APPELLANT’S CONTENTIONS:


The appellant outrightly denied committing the offence and signified his intention to move the case to trial. The first and foremost contention of the appellant was the lack of eyewitnesses to corroborate the sequence of events. His parents, and then his relatives did not, with their own eyes, see him strangle her, and therefore the court relying on the testaments of the witnesses should not have been enough to decide the case. It was also contended that the neck injury, even if proved was caused by the appellant, isn’t sufficient enough to attract the charge of murder, rather the charge of culpable homicide not amounting to murder, under Section 304 of the IPC. The counsel for the appellant placed huge reliance on the cases of State of Madhya Pradesh v. Abdul Latif and Lavghanbhai Devjibhai Vasava v. State of Gujarat, which had held the contentions presented in the form of applicable judgments.
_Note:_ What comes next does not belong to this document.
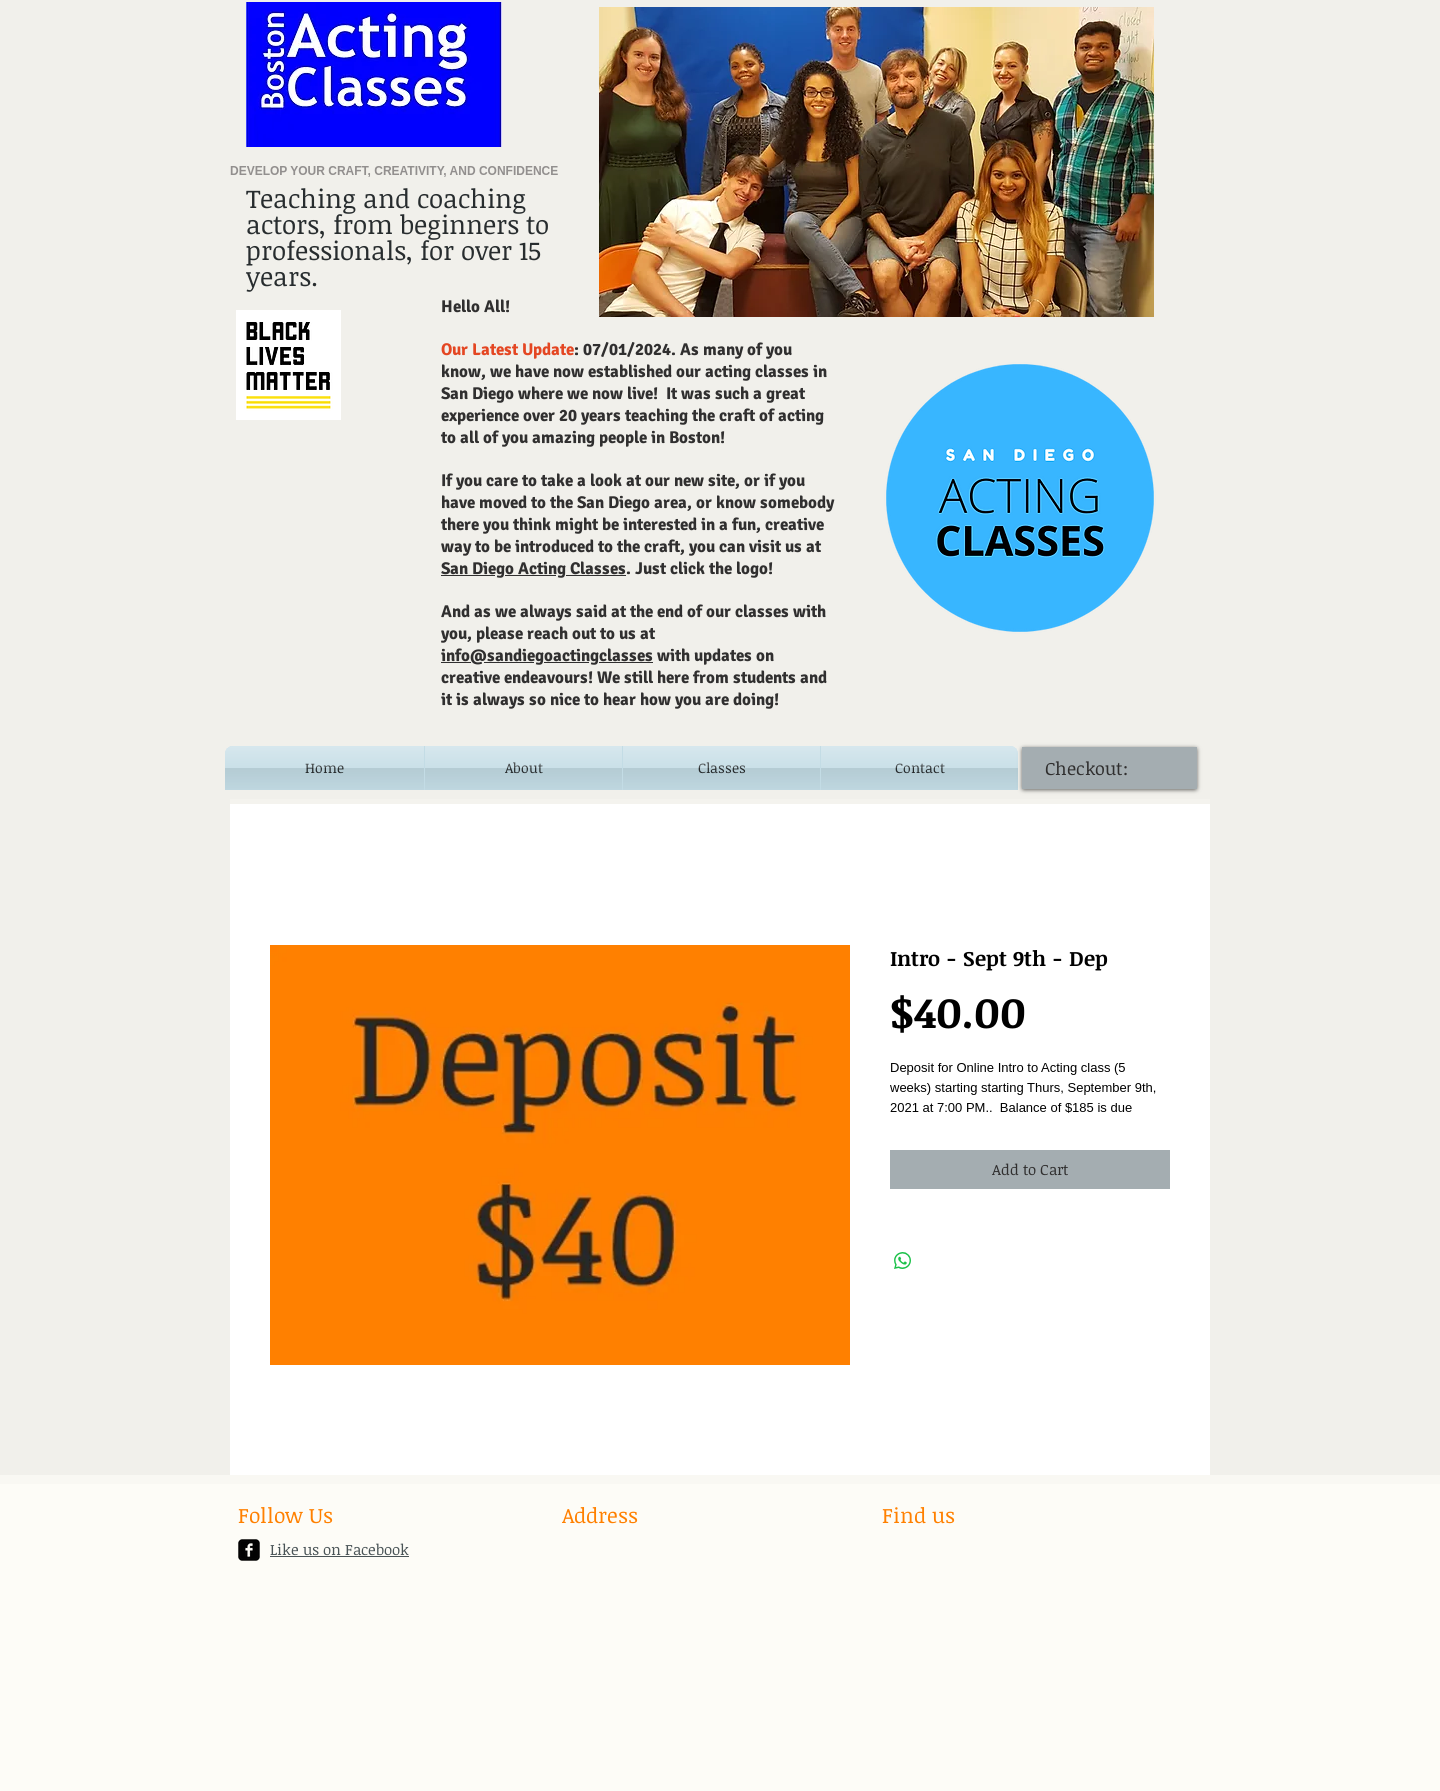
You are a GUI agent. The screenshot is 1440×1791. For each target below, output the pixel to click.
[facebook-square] (249, 1550)
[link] (1097, 768)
COURT’S OBSERVATION AND THE JUDGMENT:


Initially, the Court deliberated upon the issue of whether the particular death was a homicide or not, and a thorough inspection of the medical records and investigations that had been submitted concluded that it indeed was a case of homicide. It considered the cross-examinations of various relatives of the appellant who were witnesses and concluded that the deceased was previously married, from which she had obtained a divorce, and the appellant had the knowledge of her uterus and still made the voluntary decision of marrying her. According to the post-mortem report of the deceased, she had ante-mortem injuries, and the cause of death was revealed to be asphyxiation, which was concluded from the mark on her neck. The Court further held that the appellant had a clear motive to commit the offence. The relations between the deceased and the appellant had grown severe after her inability of conceiving a child started frustrating him, and their relations were also corroborated by the examinations in chief of the witnesses. The Court was of the opinion that the crime did not occur pursuant to a sudden quarrel, which may have given provocation to the appellant, and therefore ruled out Section 304 of the IPC, and instead, charged the appellant with culpable homicide amounting to murder, which is punished under Section 302 of the IPC. Therefore, observing how the essentials of Section 300 of the IPC, which defines and gives exceptions to and of murder, were fulfilled in the present scenario and also observing how the minimal sentence possible had been given to the appellant by the Trial Court, the High Court of Madhya Pradesh dismissed the appeal.